Start of Given entries

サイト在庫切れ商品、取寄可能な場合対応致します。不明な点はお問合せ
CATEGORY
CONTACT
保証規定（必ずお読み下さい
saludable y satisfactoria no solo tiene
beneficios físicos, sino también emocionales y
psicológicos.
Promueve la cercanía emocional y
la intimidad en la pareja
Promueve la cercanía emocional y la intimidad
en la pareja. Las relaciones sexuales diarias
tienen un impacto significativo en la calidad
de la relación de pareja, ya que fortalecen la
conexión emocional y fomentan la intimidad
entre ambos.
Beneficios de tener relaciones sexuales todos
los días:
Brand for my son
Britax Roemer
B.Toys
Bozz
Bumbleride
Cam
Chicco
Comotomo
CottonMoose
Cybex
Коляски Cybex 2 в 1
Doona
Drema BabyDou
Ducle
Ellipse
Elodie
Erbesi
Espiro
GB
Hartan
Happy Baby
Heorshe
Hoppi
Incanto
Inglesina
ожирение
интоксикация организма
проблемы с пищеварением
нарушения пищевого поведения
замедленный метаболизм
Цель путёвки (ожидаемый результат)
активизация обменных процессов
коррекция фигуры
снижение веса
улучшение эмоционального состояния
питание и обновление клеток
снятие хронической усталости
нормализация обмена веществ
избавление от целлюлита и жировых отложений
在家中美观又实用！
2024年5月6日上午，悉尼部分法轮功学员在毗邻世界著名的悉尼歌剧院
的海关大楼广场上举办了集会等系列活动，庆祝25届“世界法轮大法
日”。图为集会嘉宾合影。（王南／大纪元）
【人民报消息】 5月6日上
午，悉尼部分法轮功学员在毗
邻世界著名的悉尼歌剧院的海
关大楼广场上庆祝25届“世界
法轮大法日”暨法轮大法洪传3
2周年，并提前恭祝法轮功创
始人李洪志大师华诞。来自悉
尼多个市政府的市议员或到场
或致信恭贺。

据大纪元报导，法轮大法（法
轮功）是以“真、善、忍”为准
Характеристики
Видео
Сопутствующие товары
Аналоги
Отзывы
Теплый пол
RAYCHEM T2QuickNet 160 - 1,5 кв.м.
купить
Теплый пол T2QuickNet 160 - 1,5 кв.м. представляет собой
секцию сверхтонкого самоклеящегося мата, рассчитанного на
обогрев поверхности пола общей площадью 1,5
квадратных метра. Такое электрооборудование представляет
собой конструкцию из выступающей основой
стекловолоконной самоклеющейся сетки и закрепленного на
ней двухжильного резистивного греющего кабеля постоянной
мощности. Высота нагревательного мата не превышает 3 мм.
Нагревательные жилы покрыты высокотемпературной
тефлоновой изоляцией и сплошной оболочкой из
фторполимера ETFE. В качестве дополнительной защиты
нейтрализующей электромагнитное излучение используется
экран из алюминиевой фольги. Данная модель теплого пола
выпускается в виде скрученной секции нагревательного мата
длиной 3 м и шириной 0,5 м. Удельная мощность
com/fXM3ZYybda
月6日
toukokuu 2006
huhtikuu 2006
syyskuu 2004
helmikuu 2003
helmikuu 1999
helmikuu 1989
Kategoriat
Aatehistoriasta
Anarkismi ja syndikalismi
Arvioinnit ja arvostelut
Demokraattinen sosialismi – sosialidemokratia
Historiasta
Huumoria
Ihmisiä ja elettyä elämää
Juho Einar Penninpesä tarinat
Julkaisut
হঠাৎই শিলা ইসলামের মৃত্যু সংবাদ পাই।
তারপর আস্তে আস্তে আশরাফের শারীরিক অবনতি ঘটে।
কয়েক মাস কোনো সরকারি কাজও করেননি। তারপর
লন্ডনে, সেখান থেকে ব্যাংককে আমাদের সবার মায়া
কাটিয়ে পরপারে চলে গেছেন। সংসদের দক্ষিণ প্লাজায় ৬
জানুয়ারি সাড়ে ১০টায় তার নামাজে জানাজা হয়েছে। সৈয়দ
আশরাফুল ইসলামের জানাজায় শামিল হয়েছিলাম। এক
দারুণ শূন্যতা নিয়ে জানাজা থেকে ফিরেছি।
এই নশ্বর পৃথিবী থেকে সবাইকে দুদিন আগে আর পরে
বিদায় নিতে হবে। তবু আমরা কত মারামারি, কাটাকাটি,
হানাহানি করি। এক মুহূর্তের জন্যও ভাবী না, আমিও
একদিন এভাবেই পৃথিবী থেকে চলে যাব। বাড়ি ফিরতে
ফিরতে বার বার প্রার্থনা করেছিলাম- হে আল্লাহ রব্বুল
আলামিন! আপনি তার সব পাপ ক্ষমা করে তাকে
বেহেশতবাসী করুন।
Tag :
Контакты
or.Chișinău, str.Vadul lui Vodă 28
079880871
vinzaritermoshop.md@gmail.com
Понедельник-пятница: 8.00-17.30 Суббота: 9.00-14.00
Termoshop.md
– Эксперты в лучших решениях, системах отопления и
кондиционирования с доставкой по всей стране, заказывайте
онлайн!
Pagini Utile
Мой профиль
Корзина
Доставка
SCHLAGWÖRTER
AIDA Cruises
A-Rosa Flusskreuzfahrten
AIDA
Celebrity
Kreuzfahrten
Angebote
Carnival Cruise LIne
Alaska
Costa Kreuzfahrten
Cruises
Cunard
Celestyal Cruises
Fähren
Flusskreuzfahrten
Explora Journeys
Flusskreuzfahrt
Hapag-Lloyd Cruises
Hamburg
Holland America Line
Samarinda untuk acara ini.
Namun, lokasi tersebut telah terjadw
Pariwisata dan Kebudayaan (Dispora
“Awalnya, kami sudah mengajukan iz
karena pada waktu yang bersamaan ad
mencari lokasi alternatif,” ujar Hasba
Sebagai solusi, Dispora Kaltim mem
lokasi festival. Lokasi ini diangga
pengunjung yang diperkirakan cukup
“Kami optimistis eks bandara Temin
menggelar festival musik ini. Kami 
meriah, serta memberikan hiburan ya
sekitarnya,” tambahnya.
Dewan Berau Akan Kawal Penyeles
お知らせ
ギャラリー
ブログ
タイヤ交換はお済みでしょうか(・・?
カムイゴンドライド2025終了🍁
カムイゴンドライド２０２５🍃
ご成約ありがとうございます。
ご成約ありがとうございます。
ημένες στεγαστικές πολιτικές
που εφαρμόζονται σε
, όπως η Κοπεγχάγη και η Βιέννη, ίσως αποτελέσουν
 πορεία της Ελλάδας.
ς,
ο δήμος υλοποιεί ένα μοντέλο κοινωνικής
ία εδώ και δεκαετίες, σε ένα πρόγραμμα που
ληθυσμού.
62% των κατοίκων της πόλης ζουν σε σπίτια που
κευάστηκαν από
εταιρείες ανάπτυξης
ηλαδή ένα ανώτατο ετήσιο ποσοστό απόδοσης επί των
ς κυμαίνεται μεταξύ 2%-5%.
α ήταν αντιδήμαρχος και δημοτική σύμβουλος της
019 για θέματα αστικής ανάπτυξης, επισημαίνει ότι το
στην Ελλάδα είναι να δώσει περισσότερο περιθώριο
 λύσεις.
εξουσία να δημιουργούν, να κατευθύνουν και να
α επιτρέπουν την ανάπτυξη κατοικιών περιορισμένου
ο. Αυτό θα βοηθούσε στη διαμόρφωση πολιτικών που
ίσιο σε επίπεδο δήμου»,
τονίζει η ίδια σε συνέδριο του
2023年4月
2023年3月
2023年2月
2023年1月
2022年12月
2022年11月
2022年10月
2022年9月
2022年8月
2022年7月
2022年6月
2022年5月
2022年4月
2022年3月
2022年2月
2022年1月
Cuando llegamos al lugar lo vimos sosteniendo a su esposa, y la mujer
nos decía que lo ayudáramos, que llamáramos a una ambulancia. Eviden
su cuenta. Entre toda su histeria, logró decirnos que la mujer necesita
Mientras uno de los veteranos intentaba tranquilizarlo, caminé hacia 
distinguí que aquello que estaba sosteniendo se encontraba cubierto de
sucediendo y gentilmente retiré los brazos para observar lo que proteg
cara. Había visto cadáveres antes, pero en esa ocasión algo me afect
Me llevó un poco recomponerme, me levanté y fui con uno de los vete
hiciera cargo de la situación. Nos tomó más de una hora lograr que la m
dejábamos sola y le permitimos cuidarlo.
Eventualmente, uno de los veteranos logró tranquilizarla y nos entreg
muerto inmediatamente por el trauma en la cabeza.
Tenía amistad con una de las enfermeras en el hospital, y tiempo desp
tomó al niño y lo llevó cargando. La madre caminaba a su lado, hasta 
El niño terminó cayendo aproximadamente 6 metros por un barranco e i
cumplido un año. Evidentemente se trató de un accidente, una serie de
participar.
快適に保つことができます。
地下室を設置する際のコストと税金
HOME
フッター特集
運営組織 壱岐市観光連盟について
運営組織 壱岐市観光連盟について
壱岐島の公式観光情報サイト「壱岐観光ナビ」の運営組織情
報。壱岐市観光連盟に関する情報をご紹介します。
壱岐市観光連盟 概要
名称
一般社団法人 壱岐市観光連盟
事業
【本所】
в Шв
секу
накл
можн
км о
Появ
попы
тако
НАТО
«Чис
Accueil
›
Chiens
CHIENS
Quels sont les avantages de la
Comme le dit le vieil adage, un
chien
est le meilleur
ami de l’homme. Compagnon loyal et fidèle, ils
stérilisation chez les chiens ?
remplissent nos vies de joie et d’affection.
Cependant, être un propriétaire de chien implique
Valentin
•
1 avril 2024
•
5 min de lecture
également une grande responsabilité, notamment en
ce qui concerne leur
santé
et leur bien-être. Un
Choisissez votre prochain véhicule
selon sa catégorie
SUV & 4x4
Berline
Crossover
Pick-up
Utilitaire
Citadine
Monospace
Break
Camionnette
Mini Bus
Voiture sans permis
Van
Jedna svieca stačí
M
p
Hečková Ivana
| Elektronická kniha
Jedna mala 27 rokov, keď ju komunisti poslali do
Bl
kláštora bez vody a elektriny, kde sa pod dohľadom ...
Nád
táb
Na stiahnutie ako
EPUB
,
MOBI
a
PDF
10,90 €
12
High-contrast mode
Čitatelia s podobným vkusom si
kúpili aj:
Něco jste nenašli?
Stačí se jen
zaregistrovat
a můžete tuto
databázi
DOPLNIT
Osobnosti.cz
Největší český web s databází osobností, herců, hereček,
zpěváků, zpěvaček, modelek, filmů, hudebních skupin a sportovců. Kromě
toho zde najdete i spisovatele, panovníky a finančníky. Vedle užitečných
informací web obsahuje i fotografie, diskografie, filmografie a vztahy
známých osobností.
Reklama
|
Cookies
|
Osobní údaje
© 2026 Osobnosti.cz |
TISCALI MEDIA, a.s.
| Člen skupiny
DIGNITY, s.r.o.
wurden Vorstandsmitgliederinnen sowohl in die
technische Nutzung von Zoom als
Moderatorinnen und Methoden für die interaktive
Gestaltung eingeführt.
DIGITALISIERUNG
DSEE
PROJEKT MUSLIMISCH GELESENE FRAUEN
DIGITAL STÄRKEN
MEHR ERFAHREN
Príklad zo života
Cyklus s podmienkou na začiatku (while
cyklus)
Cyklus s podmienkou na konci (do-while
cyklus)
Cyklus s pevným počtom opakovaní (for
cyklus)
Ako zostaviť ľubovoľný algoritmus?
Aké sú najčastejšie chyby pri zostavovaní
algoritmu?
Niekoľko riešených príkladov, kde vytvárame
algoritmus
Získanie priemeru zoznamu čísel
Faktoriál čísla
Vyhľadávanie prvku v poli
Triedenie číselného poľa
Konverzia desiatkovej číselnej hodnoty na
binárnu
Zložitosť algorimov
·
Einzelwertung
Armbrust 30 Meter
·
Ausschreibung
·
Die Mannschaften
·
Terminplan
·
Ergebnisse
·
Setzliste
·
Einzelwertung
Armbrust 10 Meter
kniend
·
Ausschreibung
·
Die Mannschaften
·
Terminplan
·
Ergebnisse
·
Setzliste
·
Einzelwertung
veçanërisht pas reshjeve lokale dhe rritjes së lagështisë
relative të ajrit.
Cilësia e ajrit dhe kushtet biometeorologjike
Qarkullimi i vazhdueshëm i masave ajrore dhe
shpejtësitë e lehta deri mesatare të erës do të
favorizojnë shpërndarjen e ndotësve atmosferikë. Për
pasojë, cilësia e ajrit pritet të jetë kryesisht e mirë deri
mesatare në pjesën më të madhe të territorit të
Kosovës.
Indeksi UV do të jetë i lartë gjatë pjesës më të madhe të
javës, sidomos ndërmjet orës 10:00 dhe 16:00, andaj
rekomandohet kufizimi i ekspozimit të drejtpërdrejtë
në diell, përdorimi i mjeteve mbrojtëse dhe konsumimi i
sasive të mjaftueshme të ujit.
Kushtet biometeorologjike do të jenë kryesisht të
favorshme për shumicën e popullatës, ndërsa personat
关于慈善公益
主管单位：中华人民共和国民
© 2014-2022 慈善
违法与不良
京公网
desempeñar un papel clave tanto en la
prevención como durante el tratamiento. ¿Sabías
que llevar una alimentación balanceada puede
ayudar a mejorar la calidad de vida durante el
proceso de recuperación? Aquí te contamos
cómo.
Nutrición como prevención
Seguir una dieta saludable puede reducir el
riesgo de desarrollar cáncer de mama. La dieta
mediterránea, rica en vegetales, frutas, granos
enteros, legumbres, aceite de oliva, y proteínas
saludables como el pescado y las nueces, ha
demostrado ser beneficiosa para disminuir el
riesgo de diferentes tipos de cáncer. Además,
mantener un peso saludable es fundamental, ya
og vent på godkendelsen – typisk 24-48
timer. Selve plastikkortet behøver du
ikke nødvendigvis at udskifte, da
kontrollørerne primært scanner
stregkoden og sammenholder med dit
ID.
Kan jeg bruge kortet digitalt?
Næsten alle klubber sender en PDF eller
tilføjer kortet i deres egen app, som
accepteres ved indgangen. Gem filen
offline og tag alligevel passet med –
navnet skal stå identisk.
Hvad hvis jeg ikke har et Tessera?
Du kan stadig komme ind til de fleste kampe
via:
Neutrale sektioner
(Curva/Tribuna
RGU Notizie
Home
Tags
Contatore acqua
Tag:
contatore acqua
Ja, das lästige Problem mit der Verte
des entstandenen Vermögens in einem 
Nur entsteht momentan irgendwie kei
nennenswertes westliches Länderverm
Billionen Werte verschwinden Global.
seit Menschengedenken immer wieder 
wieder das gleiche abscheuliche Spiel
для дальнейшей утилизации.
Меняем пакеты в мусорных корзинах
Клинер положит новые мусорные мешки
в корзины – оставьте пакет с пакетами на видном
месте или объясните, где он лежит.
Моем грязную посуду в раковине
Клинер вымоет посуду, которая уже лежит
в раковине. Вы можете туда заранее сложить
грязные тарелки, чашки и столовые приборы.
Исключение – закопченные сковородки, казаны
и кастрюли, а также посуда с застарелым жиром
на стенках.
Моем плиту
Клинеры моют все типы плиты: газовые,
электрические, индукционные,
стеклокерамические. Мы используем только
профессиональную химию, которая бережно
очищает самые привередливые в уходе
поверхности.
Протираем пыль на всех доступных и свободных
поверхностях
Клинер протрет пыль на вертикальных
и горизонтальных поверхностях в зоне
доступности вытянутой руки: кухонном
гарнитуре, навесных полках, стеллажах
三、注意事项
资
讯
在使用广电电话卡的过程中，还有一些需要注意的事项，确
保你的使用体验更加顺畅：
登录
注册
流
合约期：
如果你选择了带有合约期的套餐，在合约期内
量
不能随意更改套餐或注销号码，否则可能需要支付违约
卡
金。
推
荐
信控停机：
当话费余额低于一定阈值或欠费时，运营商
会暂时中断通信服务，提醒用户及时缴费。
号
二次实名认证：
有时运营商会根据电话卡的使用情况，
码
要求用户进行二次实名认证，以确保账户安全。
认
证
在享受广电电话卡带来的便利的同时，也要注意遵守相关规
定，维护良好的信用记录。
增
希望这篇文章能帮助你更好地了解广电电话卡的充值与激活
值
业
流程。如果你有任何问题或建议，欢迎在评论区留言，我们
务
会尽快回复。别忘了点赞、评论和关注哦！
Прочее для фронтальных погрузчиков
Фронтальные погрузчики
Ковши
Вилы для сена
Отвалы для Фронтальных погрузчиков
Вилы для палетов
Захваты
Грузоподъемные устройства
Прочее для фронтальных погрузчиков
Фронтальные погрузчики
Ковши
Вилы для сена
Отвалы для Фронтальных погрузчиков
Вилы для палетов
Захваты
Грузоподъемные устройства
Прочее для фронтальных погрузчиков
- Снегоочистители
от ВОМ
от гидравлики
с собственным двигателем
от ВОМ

End of Given entries

Gather all lines from the listing above in which "biometeorologjike" occurs.

Solution for this task –
Cilësia e ajrit dhe kushtet biometeorologjike
Kushtet biometeorologjike do të jenë kryesisht të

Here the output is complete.